**Activity:**
Start at the top of the records and, please, print each line exactly through the line that contains "uniques sur ce", leaving out all pictures.

Supplied records: Begin

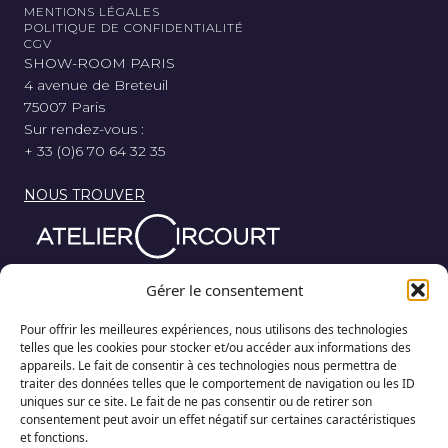
MENTIONS LÉGALES
POLITIQUE DE CONFIDENTIALITÉ
CGV
SHOW-ROOM PARIS
4 avenue de Breteuil
75007 Paris
Sur rendez-vous :
+ 33 (0)6 70 64 32 35
NOUS TROUVER
Parce que nos rêves au départ de chaque course, sont
Gérer le consentement
nés de bois, de métal et de gomme, l’Atelier Circourt
revisite la légende automobile dans sa plus simple
Pour offrir les meilleures expériences, nous utilisons des technologies
expression.
telles que les cookies pour stocker et/ou accéder aux informations des
appareils. Le fait de consentir à ces technologies nous permettra de
traiter des données telles que le comportement de navigation ou les ID
uniques sur ce site. Le fait de ne pas consentir ou de retirer son
consentement peut avoir un effet négatif sur certaines caractéristiques
et fonctions.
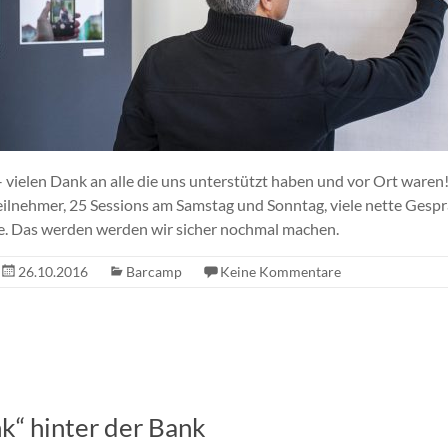
 vielen Dank an alle die uns unterstützt haben und vor Ort waren
eilnehmer, 25 Sessions am Samstag und Sonntag, viele nette Gesp
. Das werden werden wir sicher nochmal machen.
26.10.2016
Barcamp
Keine Kommentare
k“ hinter der Bank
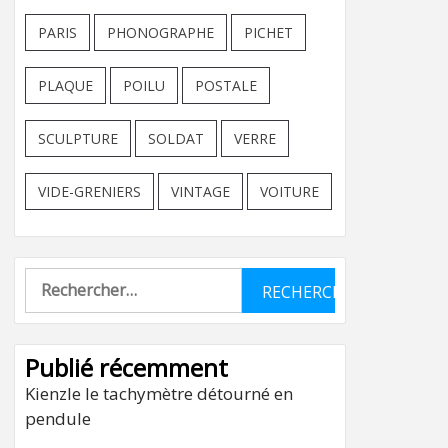
PARIS
PHONOGRAPHE
PICHET
PLAQUE
POILU
POSTALE
SCULPTURE
SOLDAT
VERRE
VIDE-GRENIERS
VINTAGE
VOITURE
Rechercher :
Publié récemment
Kienzle le tachymètre détourné en
pendule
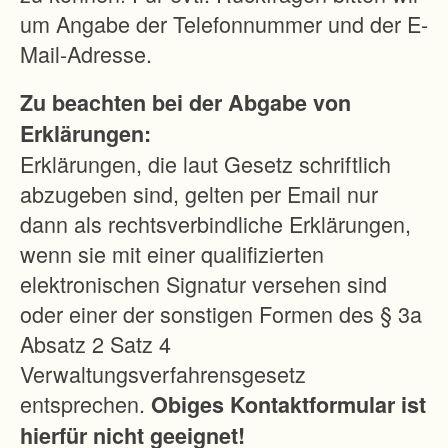
um Angabe der Telefonnummer und der E-
Mail-Adresse.
Zu beachten bei der Abgabe von
Erklärungen:
Erklärungen, die laut Gesetz schriftlich
abzugeben sind, gelten per Email nur
dann als rechtsverbindliche Erklärungen,
wenn sie mit einer qualifizierten
elektronischen Signatur versehen sind
oder einer der sonstigen Formen des § 3a
Absatz 2 Satz 4
Verwaltungsverfahrensgesetz
entsprechen.
Obiges Kontaktformular ist
hierfür nicht geeignet!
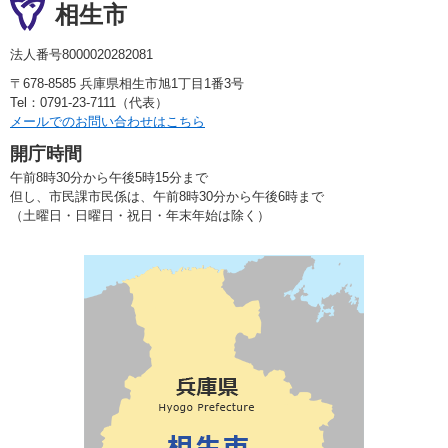
相生市
法人番号8000020282081
〒678-8585 兵庫県相生市旭1丁目1番3号
Tel：0791-23-7111（代表）
メールでのお問い合わせはこちら
開庁時間
午前8時30分から午後5時15分まで
但し、市民課市民係は、午前8時30分から午後6時まで
（土曜日・日曜日・祝日・年末年始は除く）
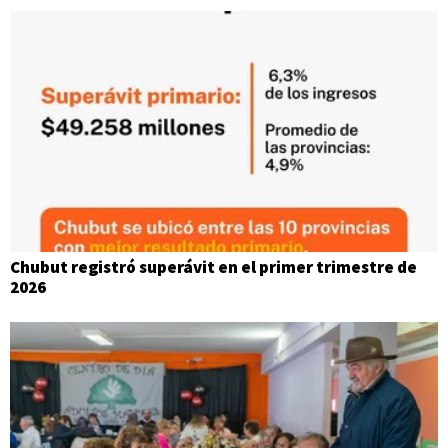
Chubut registró superávit en el primer trimestre de
2026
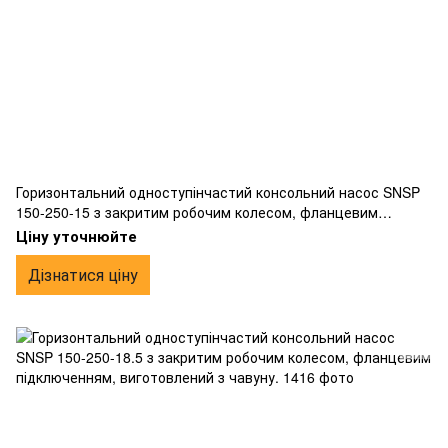
Горизонтальний одноступінчастий консольний насос SNSP
150-250-15 з закритим робочим колесом, фланцевим
підключенням, виготовлений з чавуну.
Ціну уточнюйте
Дізнатися ціну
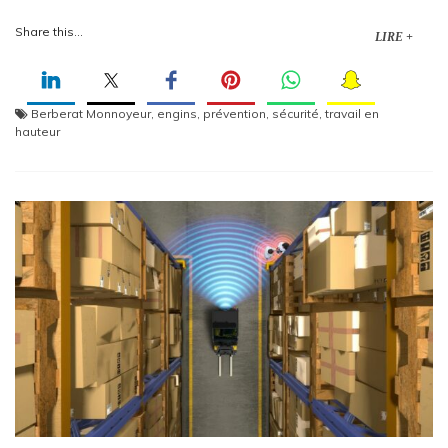
Share this...
LIRE +
Berberat Monnoyeur
,
engins
,
prévention
,
sécurité
,
travail en
hauteur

Supplied records: End

**Task solution:**
MENTIONS LÉGALES
POLITIQUE DE CONFIDENTIALITÉ
CGV
SHOW-ROOM PARIS
4 avenue de Breteuil
75007 Paris
Sur rendez-vous :
+ 33 (0)6 70 64 32 35
NOUS TROUVER
Parce que nos rêves au départ de chaque course, sont
Gérer le consentement
nés de bois, de métal et de gomme, l’Atelier Circourt
revisite la légende automobile dans sa plus simple
Pour offrir les meilleures expériences, nous utilisons des technologies
expression.
telles que les cookies pour stocker et/ou accéder aux informations des
appareils. Le fait de consentir à ces technologies nous permettra de
traiter des données telles que le comportement de navigation ou les ID
uniques sur ce site. Le fait de ne pas consentir ou de retirer son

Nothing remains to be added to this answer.